A new University of Colorado Boulder study found proteins that stick around long after a COVID-19 infection may help explain part of the puzzle of what’s driving neurological changes of long COVID.
Nearly five years since the start of the coronavirus pandemic, researchers are learning more about the condition which has caused millions of Americans to struggle with lingering symptoms like brain fog and intense fatigue.
These proteins can cause a big drop in levels of cortisol, an essential hormone that affects nearly every organ or tissue and plays a key role in things like energy production, regulating stress and suppressing inflammation. The proteins can also cause inflammation in the nervous system and trigger immune cells to react strongly when another stressor hits, according to animal research.
Earlier research showed proteins shed by the virus that causes COVID-19 to stay in the blood as long as a year post-infection, even being found in the brains of long-COVID patients who died, according to a press release from CU Boulder.
Researchers injected the spinal fluid of rats with the S1 antigen, a smaller part of the famous spike protein of the COVID-19 virus. They examined a number of inflammatory reactions in the brains and looked at the effect on behavior and physiology.

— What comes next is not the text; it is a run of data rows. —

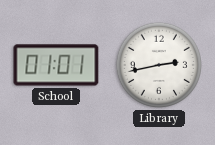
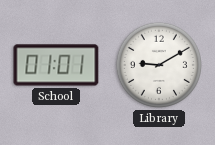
Library: 2:43 -> 9:10
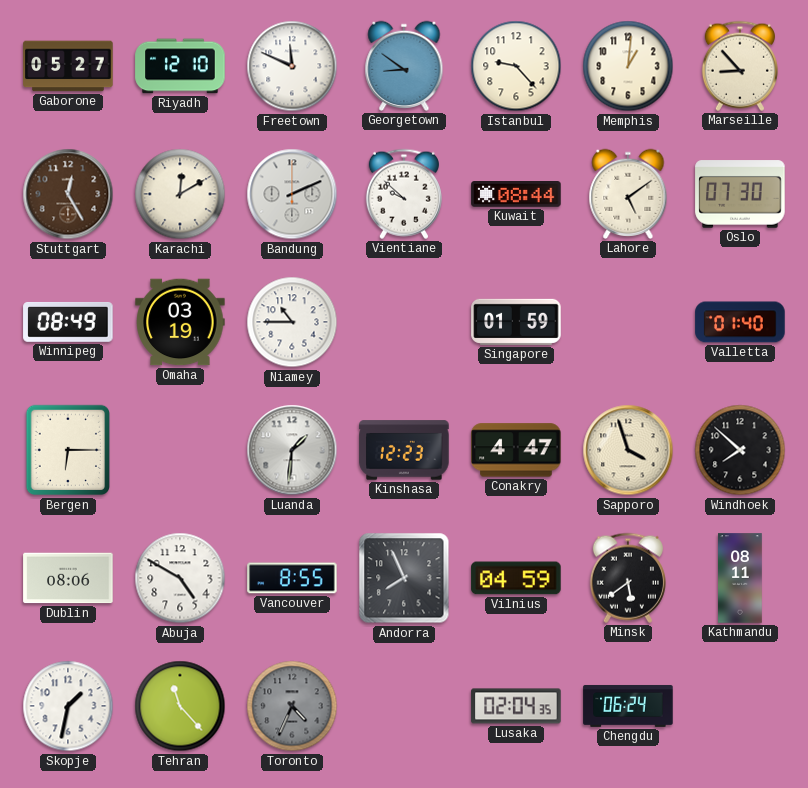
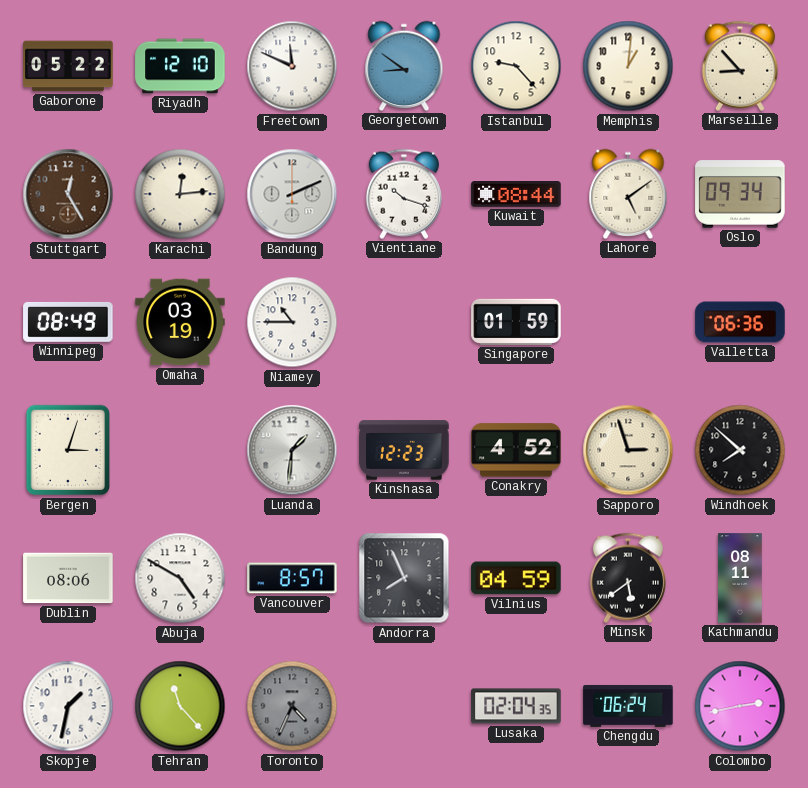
Gaborone: 05:27 -> 05:22
Karachi: 12:10 -> 12:14
Vientiane: 9:52 -> 10:18
Oslo: 07:30 -> 09:34
Valletta: 01:40 -> 06:36
Bergen: 6:15 -> 3:03
Conakry: 4:47 -> 4:52
Sapporo: 3:57 -> 2:57
Vancouver: 8:55 -> 8:57
Colombo: none -> 2:43
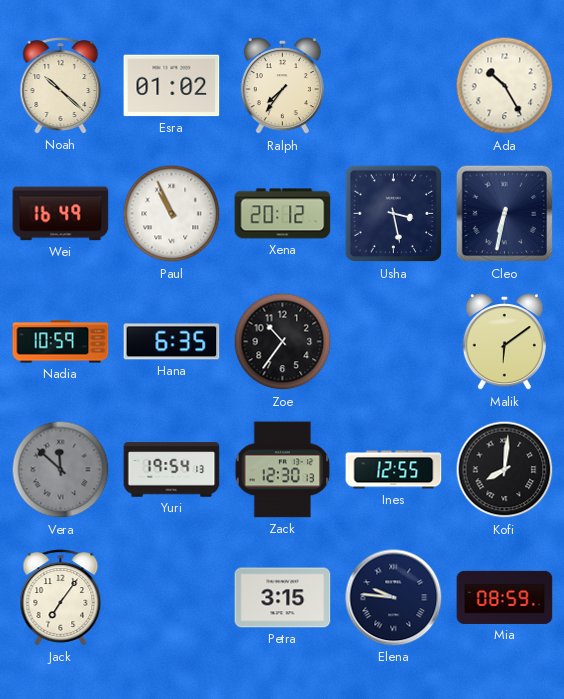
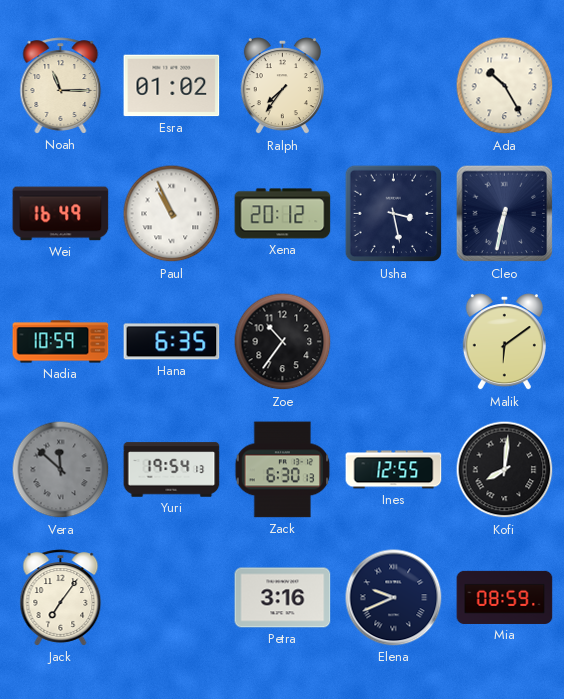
Noah: 10:22 -> 11:15
Zack: 12:30 -> 6:30
Petra: 3:15 -> 3:16
Elena: 9:46 -> 9:41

After a week, levels of corticosterone, the rat equivalent to cortisol in humans, dropped sharply, by 31 percent, in the hippocampus of rats exposed to the protein. That area of the brain is linked with memory, decision making and learning. After nine days, levels fell even more, 37 percent.
“Cortisol has so many beneficial properties that if it is reduced it can have a host of negative consequences,” said Matt Frank, a senior research associate with the Department of Psychology and Neuroscience at CU Boulder, in the release.

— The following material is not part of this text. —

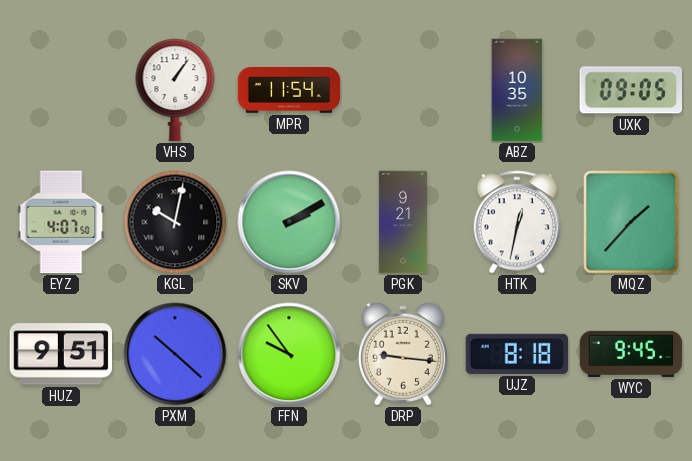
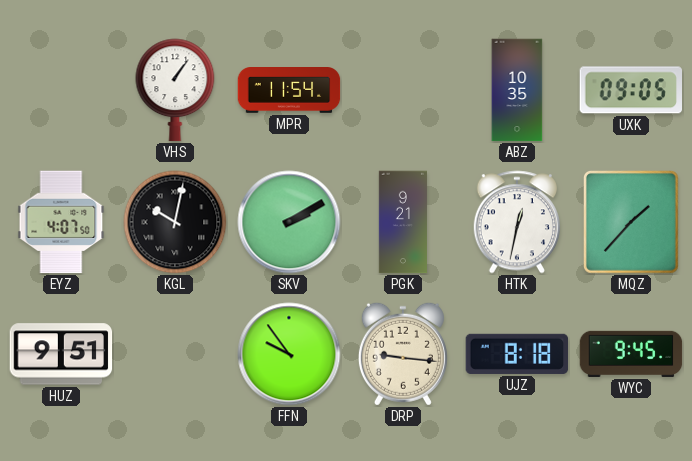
PXM: 10:22 -> none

In a second experiment, researchers added an immune stressor, a weakened bacteria. They exposed different groups of rats to the bacteria and tracked their heart rate, temperature and behavior, plus the reaction by immune cells in the brain.
“Does the protein then change the brain in a way that makes it vulnerable to subsequent stressors or infection?” asked Frank, in an interview with CPR News. Corticosterone acts like a brake on the immune system. “If you take away that brake, then the immune system then becomes maybe more responsive to subsequent stressors.”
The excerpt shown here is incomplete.